Nach dem Brief mit weißen Pulver beim Bundesverfassungsgericht ermittelt jetzt die Staatsanwaltschaft gegen Unbekannt. Obwohl sich die Substanz als Puderzucker und damit harmlos herausgestellt hat, nimmt die Anklagebehörde die Sache „sehr ernst“. Auch an andere Justizgebäude in mehreren Bundesländern waren solche Briefe verschickt worden. Das führte nicht nur zu großer Aufregung und Ängsten in der jeweiligen Poststelle. Es löste zudem kostenträchtige Polizeieinsätze aus.

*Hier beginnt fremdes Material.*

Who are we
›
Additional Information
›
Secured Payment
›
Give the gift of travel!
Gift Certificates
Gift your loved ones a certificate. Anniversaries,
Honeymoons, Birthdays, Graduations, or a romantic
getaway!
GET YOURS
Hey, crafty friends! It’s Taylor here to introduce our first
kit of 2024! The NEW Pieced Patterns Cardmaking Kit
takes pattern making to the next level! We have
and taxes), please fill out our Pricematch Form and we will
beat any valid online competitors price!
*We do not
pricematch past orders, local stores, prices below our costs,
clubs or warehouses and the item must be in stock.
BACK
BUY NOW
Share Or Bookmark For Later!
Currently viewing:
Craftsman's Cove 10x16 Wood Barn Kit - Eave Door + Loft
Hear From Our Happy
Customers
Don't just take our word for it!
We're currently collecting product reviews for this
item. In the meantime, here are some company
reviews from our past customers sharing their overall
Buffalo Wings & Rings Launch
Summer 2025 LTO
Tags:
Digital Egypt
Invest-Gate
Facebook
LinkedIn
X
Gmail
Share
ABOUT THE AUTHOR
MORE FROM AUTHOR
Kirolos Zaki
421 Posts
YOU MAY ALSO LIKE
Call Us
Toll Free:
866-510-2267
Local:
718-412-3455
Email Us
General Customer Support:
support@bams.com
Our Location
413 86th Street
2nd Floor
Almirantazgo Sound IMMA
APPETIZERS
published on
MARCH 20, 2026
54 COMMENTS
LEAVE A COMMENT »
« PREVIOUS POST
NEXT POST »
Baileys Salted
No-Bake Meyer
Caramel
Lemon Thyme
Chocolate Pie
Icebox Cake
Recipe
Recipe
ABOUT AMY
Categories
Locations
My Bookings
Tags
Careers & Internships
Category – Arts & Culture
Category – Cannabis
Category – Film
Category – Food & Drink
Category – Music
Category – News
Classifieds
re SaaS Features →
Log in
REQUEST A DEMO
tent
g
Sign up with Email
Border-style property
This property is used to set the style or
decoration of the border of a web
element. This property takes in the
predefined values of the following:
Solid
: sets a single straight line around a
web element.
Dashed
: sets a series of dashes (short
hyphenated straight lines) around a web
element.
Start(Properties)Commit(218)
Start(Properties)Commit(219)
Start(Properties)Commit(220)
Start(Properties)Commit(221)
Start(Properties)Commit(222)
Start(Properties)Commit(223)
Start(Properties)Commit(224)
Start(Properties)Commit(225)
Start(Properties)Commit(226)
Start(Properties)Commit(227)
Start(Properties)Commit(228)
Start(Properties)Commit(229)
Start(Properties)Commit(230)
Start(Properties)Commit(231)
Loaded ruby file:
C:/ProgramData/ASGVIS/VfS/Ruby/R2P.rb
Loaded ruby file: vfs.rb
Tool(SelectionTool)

„Wir ermitteln wegen Störung des öffentlichen Friedens durch Androhung von Straftaten“, sagte ein Sprecher der Staatsanwaltschaft Karlsruhe im Fall des höchsten deutschen Gerichts. Der Strafrahmen reicht von einer Geldstrafe bis zu drei Jahren Haft.

Beim Bundesverfassungsgericht war am Mittwoch ein verdächtiger Umschlag eingegangen, der an eine nicht näher genannte Person adressiert war und in der Poststelle geöffnet wurde. Untersuchungen ergaben, dass es sich bei dem weißen Pulver um Puderzucker handelte. Der war auch in einem Brief, der etwa an das Amtsgericht Eisleben in Sachsen-Anhalt ging. Funde in München und dem oberbayerischen Wolfratshausen stellten sich gleichfalls als harmlos heraus. Die Hintergründe sind bislang unklar.